> **DATA LISTING**:
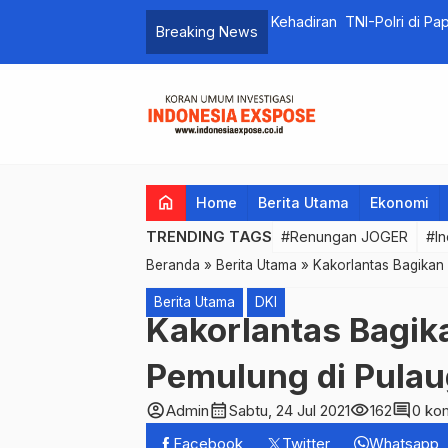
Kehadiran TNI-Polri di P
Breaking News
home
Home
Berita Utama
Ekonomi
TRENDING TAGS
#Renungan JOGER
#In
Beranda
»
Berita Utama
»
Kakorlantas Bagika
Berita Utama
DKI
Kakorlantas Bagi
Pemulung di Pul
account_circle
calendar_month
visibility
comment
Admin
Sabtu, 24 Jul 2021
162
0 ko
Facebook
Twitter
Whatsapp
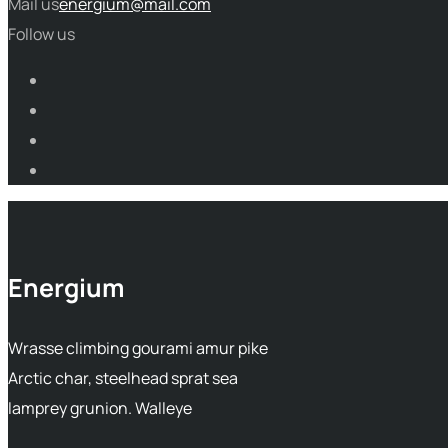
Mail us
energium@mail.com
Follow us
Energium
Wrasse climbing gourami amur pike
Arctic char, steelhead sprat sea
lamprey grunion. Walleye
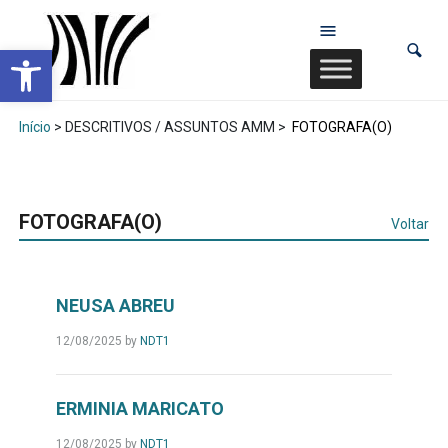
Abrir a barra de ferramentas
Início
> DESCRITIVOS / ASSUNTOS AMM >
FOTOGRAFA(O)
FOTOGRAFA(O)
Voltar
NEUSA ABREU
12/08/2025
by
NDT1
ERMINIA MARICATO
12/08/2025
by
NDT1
...
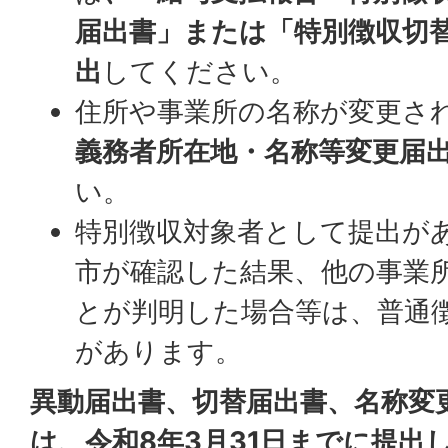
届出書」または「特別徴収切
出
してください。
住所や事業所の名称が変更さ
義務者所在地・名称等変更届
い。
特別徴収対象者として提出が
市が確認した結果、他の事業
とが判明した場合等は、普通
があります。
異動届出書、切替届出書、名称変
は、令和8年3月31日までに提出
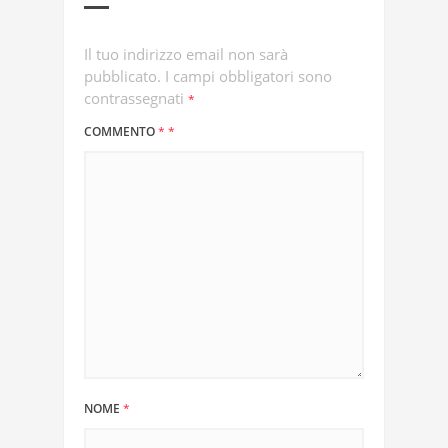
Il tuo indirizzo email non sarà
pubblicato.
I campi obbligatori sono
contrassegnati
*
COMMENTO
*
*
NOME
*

> **EXERCISE GOAL**: List every line above containing the word "Kakorlantas".

> **THE ANSWER**:
Kakorlantas Bagika
Kakorlantas Bagi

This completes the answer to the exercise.